The New York International Auto show wraps up this Sunday, concluding another round of the World Car Awards. While the World Car of 2011 and the World Green Car of 2011 respectively went to the Nissan Leaf and the Chevy Volt, the luxury market was represented with victories by the Ferrari 458 Italia (2011 World Sports Car) and the Aston Martin Rapide (2011 World Design Car). In other words, no brand new concept or production debuts won any of the top awards, begging me to determine my own winner – the Saab PhoeniX concept car.
OK, just to be clear, the PhoeniX actually made its world debut last month at the Geneva Motor Show. But the New York show marked the car’s North American debut, and with little else new on display worthy of accolades (a downmarket rally car of a Mercedes? A hybrid-powered Porsche Panamera?), my nod has to go to the PhoeniX.

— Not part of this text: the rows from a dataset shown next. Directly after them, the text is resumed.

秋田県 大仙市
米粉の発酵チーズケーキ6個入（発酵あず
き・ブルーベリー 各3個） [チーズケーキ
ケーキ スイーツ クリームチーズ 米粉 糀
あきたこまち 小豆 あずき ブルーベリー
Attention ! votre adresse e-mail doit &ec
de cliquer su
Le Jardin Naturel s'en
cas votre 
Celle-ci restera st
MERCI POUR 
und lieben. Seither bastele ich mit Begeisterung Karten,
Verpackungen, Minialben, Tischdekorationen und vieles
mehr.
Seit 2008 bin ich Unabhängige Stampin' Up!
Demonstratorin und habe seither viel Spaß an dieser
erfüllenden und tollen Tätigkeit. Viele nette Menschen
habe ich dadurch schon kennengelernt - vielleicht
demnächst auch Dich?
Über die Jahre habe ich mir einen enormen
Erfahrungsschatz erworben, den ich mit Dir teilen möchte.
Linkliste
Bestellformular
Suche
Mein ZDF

Saab hired Jason Castriota last June to breathe new life into the Swedish company’s design, and the onetime Pininfarina and Bertone stylist has obviously taken the task to heart. With a resume that includes cars like the Ferrari 599 GTB Fiorano, the Maserati GranTurismo, and last fall’s SSC Ultimate Aero II, there’s no doubt that Castriota has the potential to reinvigorate Saab’s aging design language. But did anyone suspect that he would produce a car as sporty as the PhoeniX?

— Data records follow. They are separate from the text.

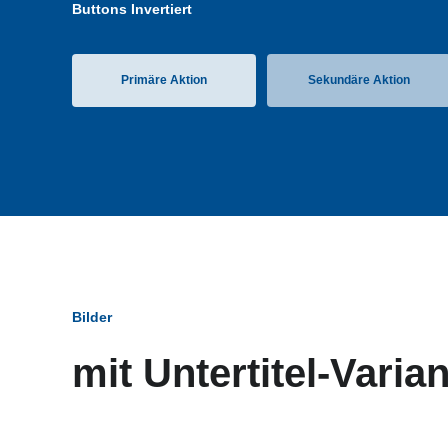
Buttons Invertiert
Primäre Aktion
Sekundäre Aktion
Bilder
mit Untertitel-Varia
Bildun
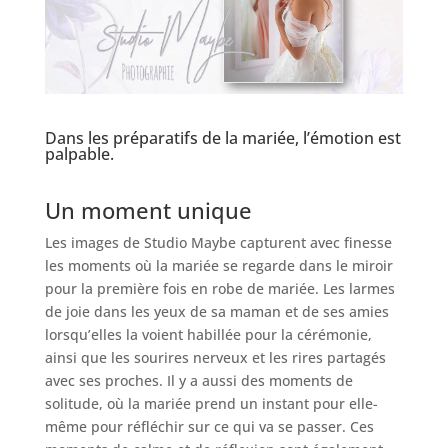
Dans les préparatifs de la mariée, l’émotion est
palpable.
Un moment unique
Les images de Studio Maybe capturent avec finesse
les moments où la mariée se regarde dans le miroir
pour la première fois en robe de mariée. Les larmes
de joie dans les yeux de sa maman et de ses amies
lorsqu’elles la voient habillée pour la cérémonie,
ainsi que les sourires nerveux et les rires partagés
avec ses proches. Il y a aussi des moments de
solitude, où la mariée prend un instant pour elle-
même pour réfléchir sur ce qui va se passer. Ces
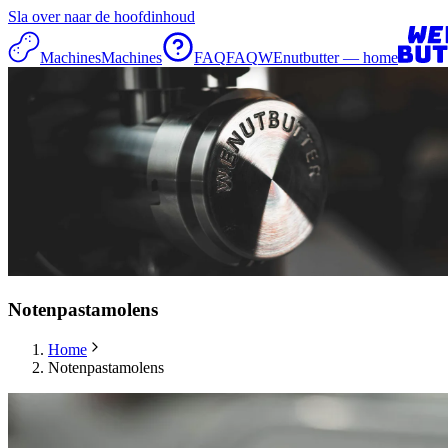
Sla over naar de hoofdinhoud
Machines
Machines
FAQ
FAQ
WEnutbutter — home
Notenpastamolens
Home
Notenpastamolens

In recent years, automotive designers have frequently coined a term to describe their styling philosophy (think Chris Bangle’s controversial “flame surfacing” with BMW), and Castriota has followed this trend with his concept of “aeromotional design.” Though the term doesn’t explain anything specific beyond a general concept of emotional content within aerodynamic packaging (and what self-respecting automotive designer doesn’t strive to do that?), the evocation of aeronautic concepts is particularly relevant with Saab, a company that cut its teeth in jet fighter design.

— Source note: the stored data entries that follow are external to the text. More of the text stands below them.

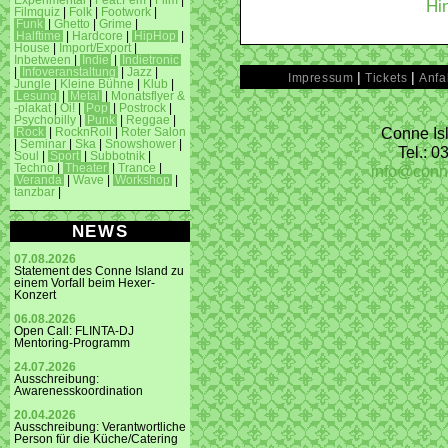
Experimental
|
Feat.Fem
|
Film
|
Hi
Filmquiz
|
Folk
|
Footwork
|
Funk
|
Ghetto
|
Grime
|
Halftime
|
Hardcore
|
HipHop
|
House
|
Import/Export
|
Inbetween
|
Indie
|
Indietronic
|
Infoveranstaltung
|
Jazz
|
|
|
Impressum
Tickets
Anfa
Jungle
|
Kleine Bühne
|
Klub
|
Lesung
|
Metal
|
Monatsflyer &
-plakat
|
Oi!
|
Pop
|
Postrock
|
Psychobilly
|
Punk
|
Reggae
|
Conne Isl
Rock
|
RocknRoll
|
Roter Salon
|
Seminar
|
Ska
|
Snowshower
|
Tel.: 
Soul
|
Sport
|
Subbotnik
|
info@conn
Techno
|
Theater
|
Trance
|
Veranda
|
Wave
|
Workshop
|
tanzbar
|
NEWS
07.08.2026
Statement des Conne Island zu
einem Vorfall beim Hexer-
Konzert
06.08.2026
Open Call: FLINTA-DJ
Mentoring-Programm
24.07.2026
Ausschreibung:
Awarenesskoordination
20.04.2026
Ausschreibung: Verantwortliche
Person für die Küche/Catering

There’s no denying that the PhoeniX is the most aerodynamic and sporty car from Saab since the short-lived Sonett coupes of the early 70s, even if it is just a concept that will likely never reach production. The sports car-worthy body features scissor doors as well as unique roof-based “winglets” that run between the front and rear pillars and theoretically manage airflow to reduce lift and improve stability without adding drag. Under the hood, the PhoeniX features an efficient turbocharged 1.6-liter gasoline engine that distributes power to a rear-axle electric drivetrain. The electric motor’s battery is also replenished by regenerative braking that feeds charge back to the unit. As one would expect from these specs, performance figures are not the car’s primary selling point, with the engine developing just 200 hp and enabling the car to reach 60 mph from standstill in 5.9 seconds.
From an interior ergonomic standpoint, the PhoeniX is not visually marred by any mirrors, and instead utilizes back-up cameras for rear view. The scissor doors allow easier ingress and egress for the 2+2 seating configuration, and the driver is greeted by an 8” touchscreen interface that automatically syncs with the internet when the car is started and lies as close to the driver’s fingertips as the steering wheel, itself. Castriota has clarified that we can expect some of the car’s features, such as the new grille and hood forms, to find their way to future production models.
Saab’s development of an attractive sports coupe (albeit a concept) ironically highlights its yet-to-be-finalized relationship with Spyker, the Dutch supercar manufacturer that landed a well-publicized winning bid to acquire the Swedish company late last year. Since then, Spyker has spun off production of its signature low–volume exotic cars to an English firm, suggesting that the company never figured out how to produce its own cars at a profit. Furthermore, a recent Spyker press release announced that at least two of Europe’s financial institutions with fingers in the Saab pie may yet hold up the final execution of the sale. But it’s nice to know that if the deal falls through, Saab has given some thought to in-house notions of a new sports car, and the ever challenging paradigm of rising from one’s ashes – like a PhoeniX!